Buster obeyed, but he might just as well have tried to crawl through the key-hole of the lock on the door. He couldn’t possibly squeeze under the bed without upsetting it.

“Dear me,” added Nell, biting her lips, “where can I hide you?”

She looked at the closet filled with her pretty clothes. She ran to it and looked in. It was such a small closet that Buster couldn’t possibly crowd in it.

“I don’t know, Buster,” she added, “what I can do.” She looked at her trunk. No, of course, not; she couldn’t get Buster in that. The bureau next, and then the wash-stand. Not one of them was big enough to hold one of Buster’s hind legs.

They could hear the men climbing to the roof of the shed now. In a few moments they would appear at the open window with their shot-guns and pitchforks. The little girl was more excited than Buster. Suddenly an idea came to her, and she gasped with delight.

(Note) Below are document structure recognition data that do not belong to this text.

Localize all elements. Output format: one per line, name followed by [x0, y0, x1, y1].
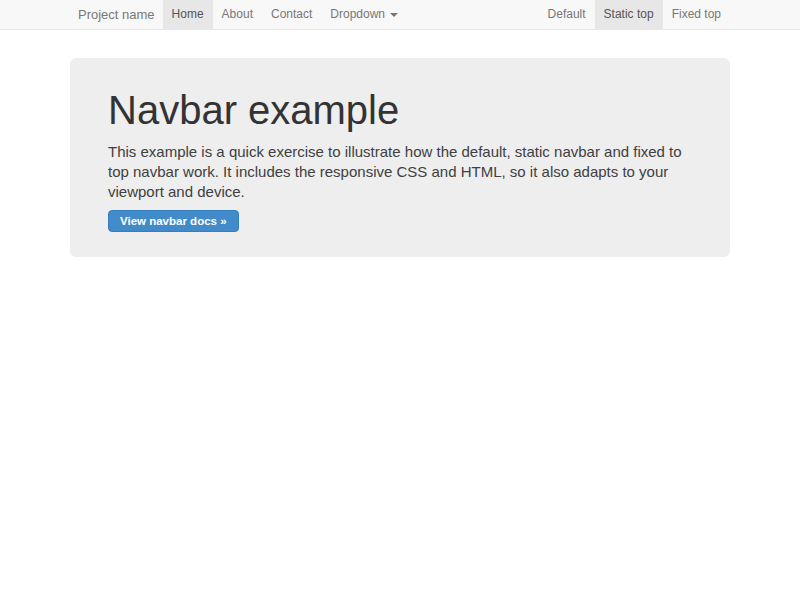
nav-item-contact[interactable]: Contact [262, 0, 321, 29]
view-navbar-docs-button[interactable]: View navbar docs » [108, 210, 239, 232]
navbar-brand[interactable]: Project name [70, 0, 163, 29]
caret-down-icon [390, 13, 398, 17]
page-description: This example is a quick exercise to illu… [108, 142, 688, 202]
nav-item-static-top[interactable]: Static top [595, 0, 663, 29]
jumbotron: Navbar example This example is a quick e… [70, 58, 730, 257]
nav-item-fixed-top[interactable]: Fixed top [663, 0, 730, 29]
navbar-right-nav: Default Static top Fixed top [539, 0, 730, 29]
page-title: Navbar example [108, 88, 692, 132]
nav-item-dropdown-label: Dropdown [330, 0, 385, 29]
nav-item-about[interactable]: About [213, 0, 262, 29]
navbar-container: Project name Home About Contact Dropdown… [70, 0, 730, 29]
nav-item-dropdown[interactable]: Dropdown [321, 0, 407, 29]
main-content: Navbar example This example is a quick e… [70, 58, 730, 257]
nav-item-home[interactable]: Home [163, 0, 213, 29]
navbar-left-nav: Home About Contact Dropdown [163, 0, 407, 29]
nav-item-default[interactable]: Default [539, 0, 595, 29]
top-navbar: Project name Home About Contact Dropdown… [0, 0, 800, 30]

“Here, Buster,” she called sharply, seizing him by a paw. “You must lie down on the floor at the foot of the bed. Get way down! No, no, not that way! This way! Pull your legs up like a cat cuddling up before the fire. There, that’s right. Now don’t you move or make a sound. You hear me?”

She shook a finger warningly at him. She had made Buster curl up on the floor at the foot of the bed in the smallest space he had ever before occupied. It was not a comfortable position for him, but for the little girl’s sake he was satisfied to stay there.

Then Nell pulled the clothes down, and threw them over the foot-board of the bed and spread them out on the floor until Buster was completely covered. She laid the pillows on top just as if they had been put there to air. She had been taught to do this every morning after rising, and then open the window for the fresh air to blow in.

The men appeared at the window just as she had finished. Without waiting for an invitation they climbed in.

“Where is he?” they asked. “Where’s the bear? We thought he was in here eating you up, Nell.”